The University of Texas removed four Confederate statues from the Austin campus just hours after the president made the official decision. The effigies of General Robert E. Lee, Albert Sidney Johnston, John Reagan and James Stephen Hogg were taken down quickly overnight on Sunday.
According to an official statement posted to the university's website, Gregory L. Fenves, the president of UT-Austin, argued that since the fatal riots in Charlottesville, the statues have become "symbols of modern white supremacy and neo-Nazism" and must be removed. Crews worked throughout the night among a heavy police presence and protesters.
Police allowing people to debate in front of UT Tower, as crews remove Confederate statues. pic.twitter.com/2MaZu1Sqly
— Mary Huber (@marymhuber) August 21, 2017
"The University of Texas at Austin has a duty to preserve and study history," he said in a statement. "But our duty also compels us to acknowledge that those parts of our history that run counter to the university’s core values, the values of our state and the enduring values of our nation do not belong on pedestals in the heart of the Forty Acres."
— Austin Statesman (@statesman) August 21, 2017
The decision to remove the statues follow the university's long battle with Confederate monuments. In 2015, UT-Austin first removed a statue dedicated to Confederate President Jefferson Davis following the fatal shooting of nine black church members by white supremacist Dylan Roof.

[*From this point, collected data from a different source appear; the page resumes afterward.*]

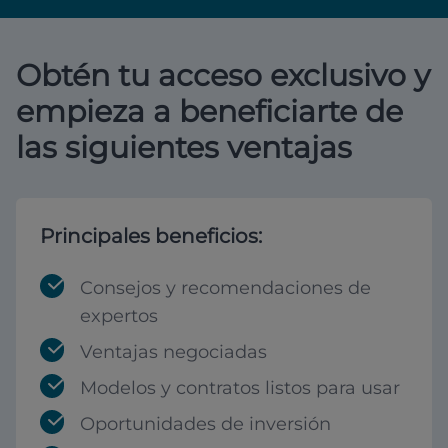
Obtén tu acceso exclusivo y
empieza a beneficiarte de
las siguientes ventajas
Principales beneficios:
Consejos y recomendaciones de
expertos
Ventajas negociadas
Modelos y contratos listos para usar
Oportunidades de inversión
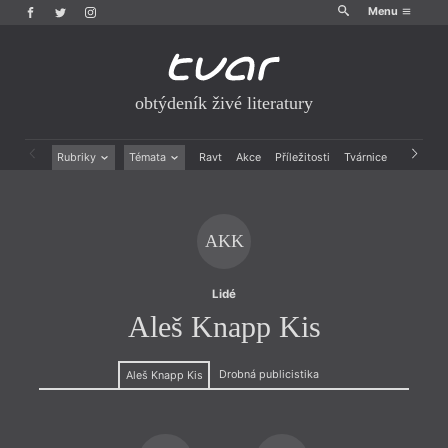
Menu
obtýdeník živé literatury
Rubriky
Témata
Ravt
Akce
Příležitosti
Tvárnice
Archiv
Beletrie
Ženy v katolické literatuře
Drobná publicistika
Právě vychází
Esejistika
Mauzoleum
AKK
Recenze a reflexe
Divadlo
Reportáže
Historie kolonialismu
Rozhovory
Dokument
Lidé
Výroční ceny
Aleš Knapp Kis
Drobná publicistika
Aleš Knapp Kis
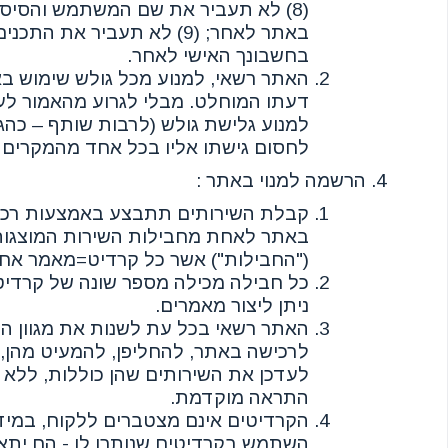
(8) לא תעביר את שם המשתמש והסיס
באתר לאחר; (9) לא תעביר את הת
בחשבונך האישי לאחר.
האתר רשאי, למנוע מכל גולש שימוש בא
דעתו המוחלט. מבלי לגרוע מהאמור לע
למנוע גלישת גולש (לרבות שותף – כהגד
לחסום גישתו אליו בכל אחד מהמקרים 
הרשמה למנוי באתר :
קבלת השירותים תתבצע באמצעות רכי
באתר לאחת מחבילות השירות המוצגו
("החבילות") אשר כל קרדיט=מאמר אח
כל חבילה מכילה מספר שונה של קרדי
ניתן ליצור מאמרים.
האתר רשאי בכל עת לשנות את מגוון ה
לרכישה באתר, להחליפן, להמעיט מהן, ל
לעדכן את השירותים שהן כוללות, ללא 
התראה מוקדמת.
הקרדיטים אינם מצטברים ללקוח, במיד
השתמש בקרדיטים שנותרו לו - הם יתא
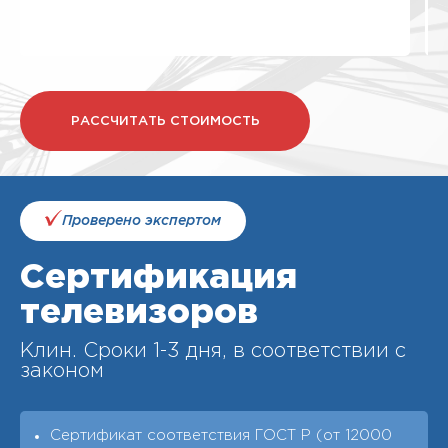
РАССЧИТАТЬ СТОИМОСТЬ
Проверено экспертом
Сертификация
телевизоров
Клин. Cроки 1-3 дня, в соответствии с
законом
Сертификат соответствия ГОСТ Р (от 12000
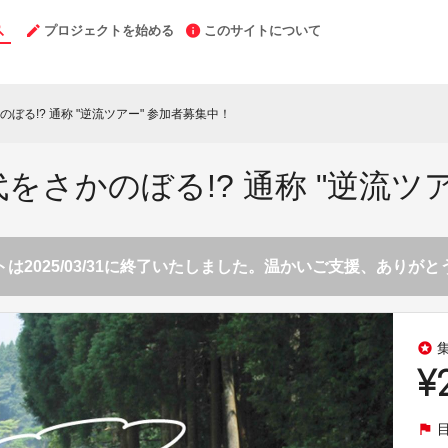
プロジェクトを始める
このサイトについて
ぼる!? 通称 "逆流ツアー" 参加者募集中！
さかのぼる!? 通称 "逆流ツ
は2025/03/31に終了いたしました。温かいご支援、ありが
stars
¥
flag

The statues of Lee, Johnston and Reagan will be relocated to the Briscoe Center for "scholarly study," and the statue of Hogg is being considered for a spot on another campus.
UT-Austin is the second university in the last week to remove Confederate statues from their campus. On Saturday, Duke University removed a statue of Lee from their campus chapel, which was vandalized three days prior. "I took this course of action to protect Duke Chapel, to ensure the vital safety of students and community members who worship there, and above all to express the deep and abiding values of our university," said University president Vincent Price.